*AIM OF THE EXERCISE*. A picture-free, exact reproduction of the listing that follows is required.
====== INFORMATION SUPPLIED ======
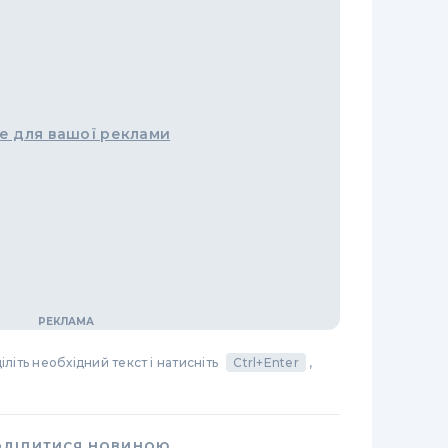
е для вашої реклами
літь необхідний текст і натисніть
Ctrl+Enter
,
ОДІЛИТИСЯ НОВИНОЮ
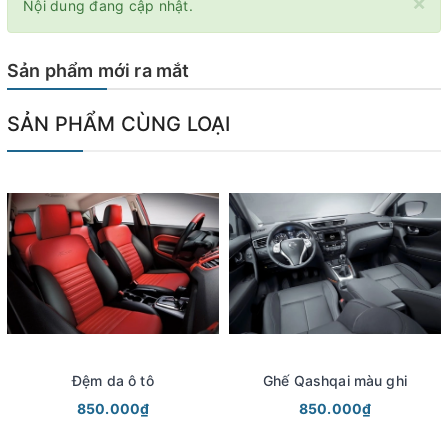
×
Nội dung đang cập nhật.
Sản phẩm mới ra mắt
SẢN PHẨM CÙNG LOẠI
Đệm da ô tô
Ghế Qashqai màu ghi
850.000₫
850.000₫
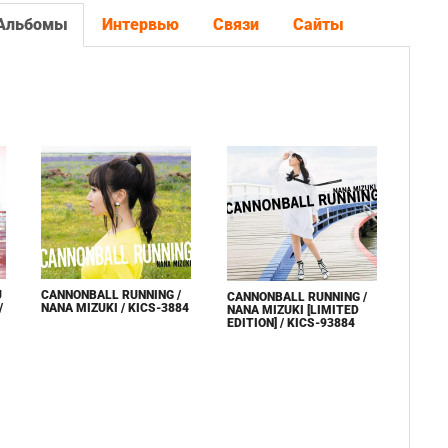
Альбомы
Интервью
Связи
Сайты
U
CANNONBALL RUNNING /
CANNONBALL RUNNING /
/
NANA MIZUKI / KICS-3884
NANA MIZUKI [LIMITED
EDITION] / KICS-93884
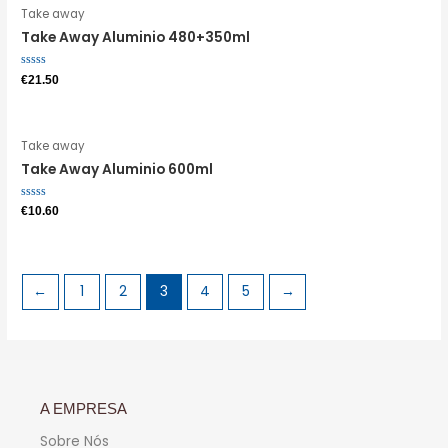
Take away
Take Away Aluminio 480+350ml
Avaliação
€
21.50
0
de
5
Take away
Take Away Aluminio 600ml
Avaliação
€
10.60
0
de
5
←
1
2
3
4
5
→
A EMPRESA
Sobre Nós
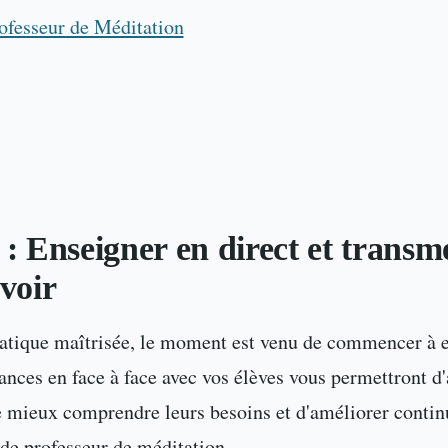
ofesseur de Méditation
 : Enseigner en direct et transm
avoir
ratique maîtrisée, le moment est venu de commencer à 
ances en face à face avec vos élèves vous permettront d'
 mieux comprendre leurs besoins et d'améliorer contin
e professeur de méditation.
======
*EXERCISE RESULT*.
е для вашої реклами
літь необхідний текст і натисніть
Ctrl+Enter
,
ОДІЛИТИСЯ НОВИНОЮ
×
Nội dung đang cập nhật.
Sản phẩm mới ra mắt
SẢN PHẨM CÙNG LOẠI
Đệm da ô tô
Ghế Qashqai màu ghi
850.000₫
850.000₫
Альбомы
Интервью
Связи
Сайты
U
CANNONBALL RUNNING /
CANNONBALL RUNNING /
/
NANA MIZUKI / KICS-3884
NANA MIZUKI [LIMITED
EDITION] / KICS-93884
Take away
Take Away Aluminio 480+350ml
Avaliação
€
21.50
0
de
5
Take away
Take Away Aluminio 600ml
Avaliação
€
10.60
0
de
5
←
1
2
3
4
5
→
A EMPRESA
Sobre Nós
ofesseur de Méditation
 : Enseigner en direct et transm
avoir
ratique maîtrisée, le moment est venu de commencer à 
ances en face à face avec vos élèves vous permettront d'
 mieux comprendre leurs besoins et d'améliorer contin
e professeur de méditation.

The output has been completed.